Antananarivo — Madagascar est enfermé dans le cercle vicieux de la pauvreté depuis des décennies et risque de ne pas en sortir si les conditions d'une croissance partagée et soutenue ne sont pas mises en oeuvre, révèle l'évaluation de la pauvreté à Madagascar publiée aujourd'hui.
« La lutte contre la pauvreté à Madagascar nécessite une réforme audacieuse en faveur de la croissance qui améliorera le climat des affaires, encouragera la concurrence, renforcera le capital humain, investira dans la connectivité, l'accès à l'énergie et l'infrastructure numérique, et stimulera la productivité agricole », a déclaré Atou Seck, responsable des opérations de la Banque mondiale pour Madagascar. « En mettant en oeuvre de telles mesures, Madagascar peut créer un environnement propice à la croissance du secteur privé, à la création d'emplois et à la réduction de la pauvreté, ce qui bénéficiera à l'ensemble de la population. »
En 2022, 75,2% de la population malgache vivait en dessous du seuil de pauvreté national établi à 1 477 565 MGA (335,81 $) /personne/an. Le taux de pauvreté rurale reste très élevé (79,9 %), et la pauvreté urbaine a considérablement augmenté, passant de 42,2 % en 2012 à 55,5 % en 2022, en particulier dans les villes secondaires. Cette augmentation est principalement attribuée à la pandémie de COVID-19, aux prix élevés des denrées alimentaires de base, aux catastrophes naturelles et à une population urbaine croissante avec peu d'opportunités d'emplois décents, en particulier dans les villes secondaires. Malgré l'augmentation de la pauvreté urbaine, la pauvreté rurale reste beaucoup plus élevée. Les niveaux de pauvreté varient d'une région à l'autre de Madagascar, l'Androy, dans le sud, affichant le taux de pauvreté le plus élevé. Les régions du Nord ont des niveaux de pauvreté plus faibles en raison d'une activité économique accrue, telle que le tourisme et la production de vanille. En revanche, l'est du pays est devenu une zone de grande pauvreté en raison des cyclones fréquents, qui laissent des traces de destruction et de perte de biens parmi les ménages. La région d'Analamanga présente des taux de pauvreté plus faibles, mais des niveaux d'inégalité plus élevés. L'inégalité nationale a diminué à mesure que les zones urbaines s'appauvrissaient au cours de la dernière décennie.

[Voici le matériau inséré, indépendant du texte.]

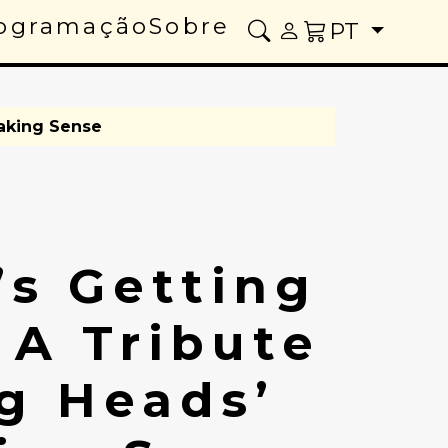
ogramação
Sobre
PT
Making Sense
’s Getting
 A Tribute
ng Heads’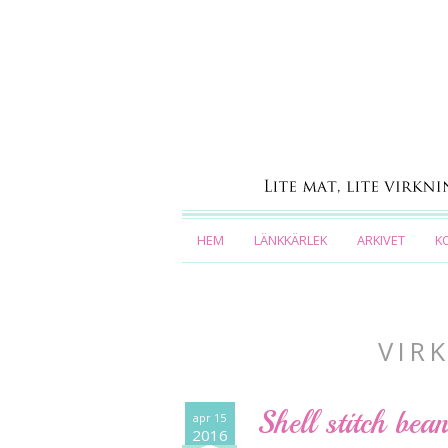
HEM
LÄNKKÄRLEK
ARKIVET
K
VIR
Shell stitch be
apr 15
2016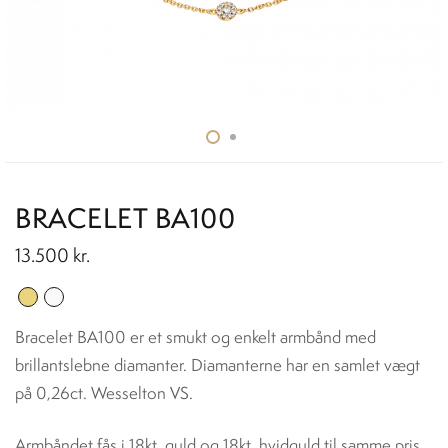
BRACELET BA100
13.500
kr.
Bracelet BA100 er et smukt og enkelt armbånd med
brillantslebne diamanter. Diamanterne har en samlet vægt
på 0,26ct. Wesselton VS.
Armbåndet fås i 18kt. guld og 18kt. hvidguld til samme pris.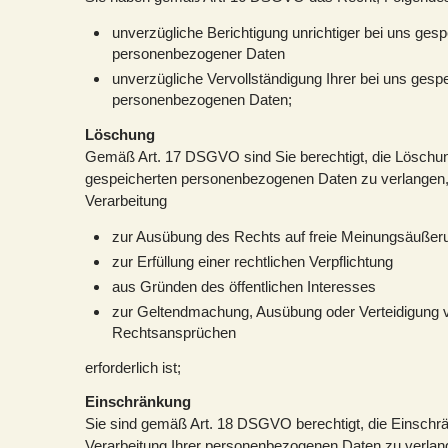
unverzügliche Berichtigung unrichtiger bei uns gesp
personenbezogener Daten
unverzügliche Vervollständigung Ihrer bei uns gesp
personenbezogenen Daten;
Löschung
Gemäß Art. 17 DSGVO sind Sie berechtigt, die Löschun
gespeicherten personenbezogenen Daten zu verlangen, 
Verarbeitung
zur Ausübung des Rechts auf freie Meinungsäußeru
zur Erfüllung einer rechtlichen Verpflichtung
aus Gründen des öffentlichen Interesses
zur Geltendmachung, Ausübung oder Verteidigung 
Rechtsansprüchen
erforderlich ist;
Einschränkung
Sie sind gemäß Art. 18 DSGVO berechtigt, die Einschr
Verarbeitung Ihrer personenbezogenen Daten zu verlan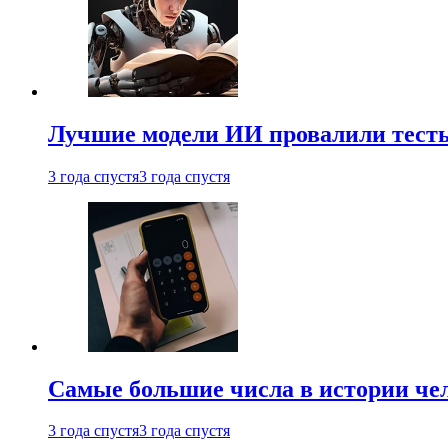
Лучшие модели ИИ провалили тесты
3 года спустя
3 года спустя
Самые большие числа в истории че
3 года спустя
3 года спустя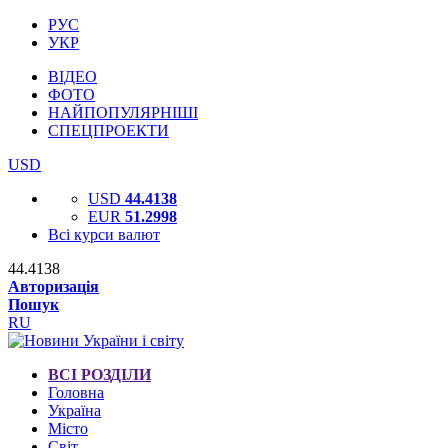
РУС
УКР
ВІДЕО
ФОТО
НАЙПОПУЛЯРНІШІ
СПЕЦПРОЕКТИ
USD
USD
44.4138
EUR
51.2998
Всі курси валют
44.4138
Авторизація
Пошук
RU
ВСІ РОЗДІЛИ
Головна
Україна
Місто
Світ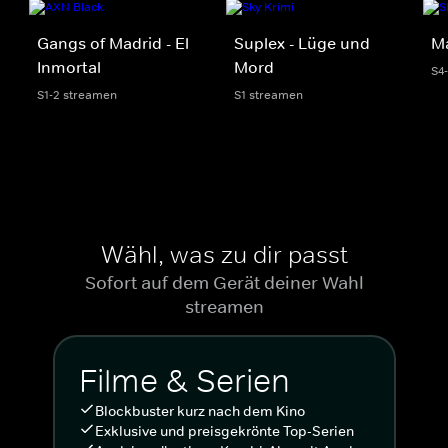
Gangs of Madrid - El
Suplex - Lüge und
Ma
Inmortal
Mord
S4
S1-2 streamen
S1 streamen
Wähl, was zu dir passt
Sofort auf dem Gerät deiner Wahl
streamen
Filme & Serien
Blockbuster kurz nach dem Kino
Exklusive und preisgekrönte Top-Serien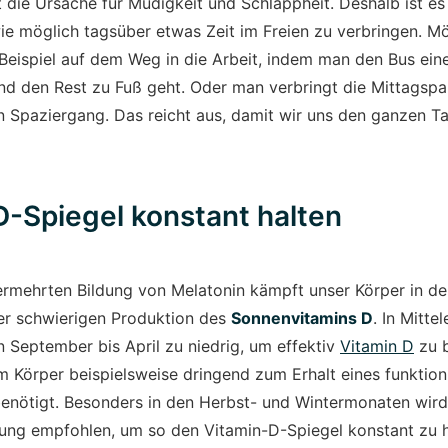
 die Ursache für Müdigkeit und Schlappheit. Deshalb ist e
wie möglich tagsüber etwas Zeit im Freien zu verbringen. M
Beispiel auf dem Weg in die Arbeit, indem man den Bus eine
und den Rest zu Fuß geht. Oder man verbringt die Mittagspa
n Spaziergang. Das reicht aus, damit wir uns den ganzen T
D-Spiegel konstant halten
ermehrten Bildung von Melatonin kämpft unser Körper in de
der schwierigen Produktion des
Sonnenvitamins D
. In Mitte
 September bis April zu niedrig, um effektiv
Vitamin D
zu b
m Körper beispielsweise dringend zum Erhalt eines funktio
nötigt. Besonders in den Herbst- und Wintermonaten wird
ng empfohlen, um so den Vitamin-D-Spiegel konstant zu h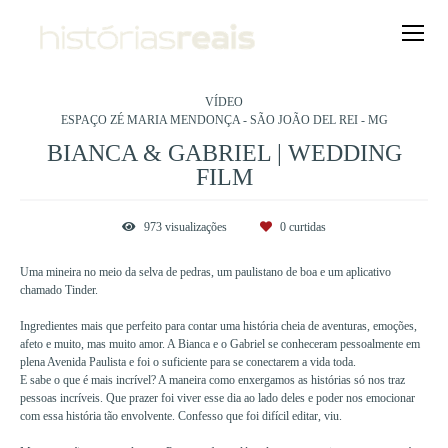
VÍDEO
ESPAÇO ZÉ MARIA MENDONÇA - SÃO JOÃO DEL REI - MG
BIANCA & GABRIEL | WEDDING
FILM
973
visualizações
0
curtidas
Uma mineira no meio da selva de pedras, um paulistano de boa e um aplicativo
chamado Tinder.
Ingredientes mais que perfeito para contar uma história cheia de aventuras, emoções,
afeto e muito, mas muito amor. A Bianca e o Gabriel se conheceram pessoalmente em
plena Avenida Paulista e foi o suficiente para se conectarem a vida toda.
E sabe o que é mais incrível? A maneira como enxergamos as histórias só nos traz
pessoas incríveis. Que prazer foi viver esse dia ao lado deles e poder nos emocionar
com essa história tão envolvente. Confesso que foi difícil editar, viu.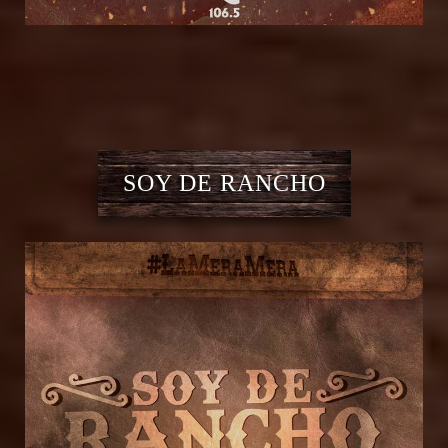
SOY DE RANCHO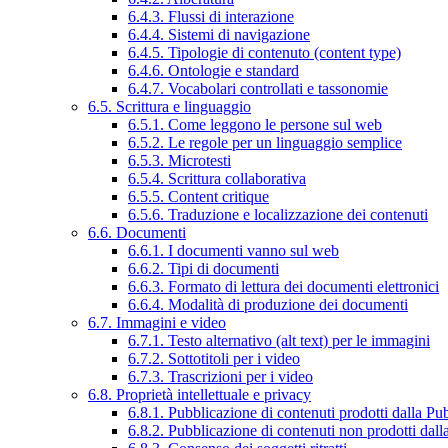
6.4.3. Flussi di interazione
6.4.4. Sistemi di navigazione
6.4.5. Tipologie di contenuto (content type)
6.4.6. Ontologie e standard
6.4.7. Vocabolari controllati e tassonomie
6.5. Scrittura e linguaggio
6.5.1. Come leggono le persone sul web
6.5.2. Le regole per un linguaggio semplice
6.5.3. Microtesti
6.5.4. Scrittura collaborativa
6.5.5. Content critique
6.5.6. Traduzione e localizzazione dei contenuti
6.6. Documenti
6.6.1. I documenti vanno sul web
6.6.2. Tipi di documenti
6.6.3. Formato di lettura dei documenti elettronici
6.6.4. Modalità di produzione dei documenti
6.7. Immagini e video
6.7.1. Testo alternativo (alt text) per le immagini
6.7.2. Sottotitoli per i video
6.7.3. Trascrizioni per i video
6.8. Proprietà intellettuale e privacy
6.8.1. Pubblicazione di contenuti prodotti dalla P
6.8.2. Pubblicazione di contenuti non prodotti dal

Ana Maria Oviedo et Francis Mulangu, économistes principaux de la Banque mondiale spécialisés dans la pauvreté et auteurs du rapport, ont constaté que dans ce pays qui dépend largement de l'agriculture de subsistance, les familles nombreuses des zones rurales vivent dans une pauvreté extrême et les enfants, en particulier les filles, sont confrontés à un avenir fait de mariages précoces et de taux de fécondité élevés, ce qui les enferme dans la pauvreté pour les générations à venir. Le travail salarié apparaît comme une force de résilience associée à un taux de pauvreté inférieur de 10 %. Il est essentiel de donner la priorité à l'investissement dans le capital humain et aux marchés du travail inclusifs pour briser les chaînes de la pauvreté et permettre aux individus de naviguer vers la résilience économique.
La faible productivité agricole et le manque de services de base dans les zones rurales, la faiblesse du capital humain, les taux de fécondité élevés, la grande vulnérabilité aux chocs, y compris les catastrophes climatiques, l'instabilité politique et les crises mondiales, et le manque d'opportunités économiques sont parmi les facteurs persistants qui maintiennent et exacerbent la pauvreté à Madagascar. Pour inverser cette tendance, le rapport recommande plusieurs voies de changement, notamment l'amélioration de la productivité agricole, le renforcement de la connectivité et de la résilience des marchés, l'augmentation de la productivité des entreprises et de la qualité des services dans les zones urbaines, l'investissement dans un capital humain plus important et de meilleure qualité, l'augmentation de la résilience aux chocs et le renforcement des filets de sécurité sociale.